An accelerated version of the mppnccombine post-processing tool for MOM

Uses HDF5's raw IO functions to speed up collating large datasets - a 0.1 degree model goes from taking 4 hours to collate a compressed variable with mppnccombine, to 6 minutes with mppnccombine-fast running with 16 processes


mppnccombine-fast requires HDF5 version 1.10.2 or above

On Raijin (this will automatically load the modules):



Use like

mpirun -n 2 ./mppnccombine-fast --output out.nc input.nc.0000 input.nc.0001 input.nc.0002

Files will be collated along all axes with a domain_distribution attribute

At least 2 MPI ranks need to be used (rank 0 writes the output file, other ranks read).

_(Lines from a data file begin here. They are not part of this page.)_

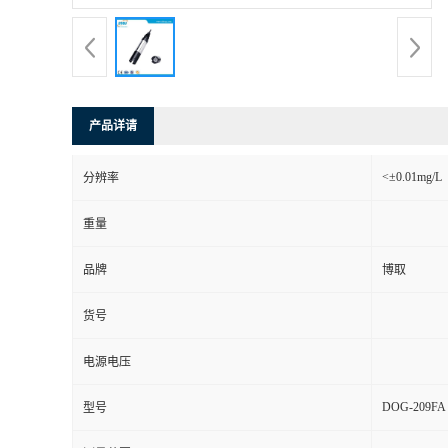
产品详请
<±0.01mg/L
分辨率
重量
品牌
博取
货号
电源电压
DOG-209FA
型号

More can be used - input files will be balanced between the MPI ranks.


The main slowdown in copying compressed variables is that the hdf5 library has to de-compress them during the read, and re-compress them during the write. mppnccombine-fast works around this by using HDF5 1.10.2's direct IO functions H5DOwrite_chunk and H5DOread_chunk to copy the compressed data from one file to the other directly, rather than going through the de-compress/re-compress cycle.

Since the NetCDF4 library is much nicer to use, but doesn't provide public access to the underlying HDF5 file, we need to do a bit of musical chairs with the files.

  1. The init() function
    1. Open the output file and the first input file in netcdf mode
    2. Copy NetCDF metadata and un-collated variables using the NetCDF library
    3. Close the NetCDF files
  2. The copy() function
    1. Open the output file in HDF5 mode
    2. For each input file:
      1. Open the input file in NetCDF mode
      2. Get the collated variables, sizes and offsets
      3. Re-open the input file in HDF5 mode
      4. Do a raw copy of the variables from the input to output files
      5. Close the input file
    3. Close the output file

To get a even larger speedup MPI is used to have separate read and write processes, since HDF5 IO is a blocking function.

The communication between the read and write processes is handled by the file async.c - the writer process runs a busy loop waiting for messages from the reader processes, then handles messages as they come in. Individual reader processes can be sending different variables at the same time.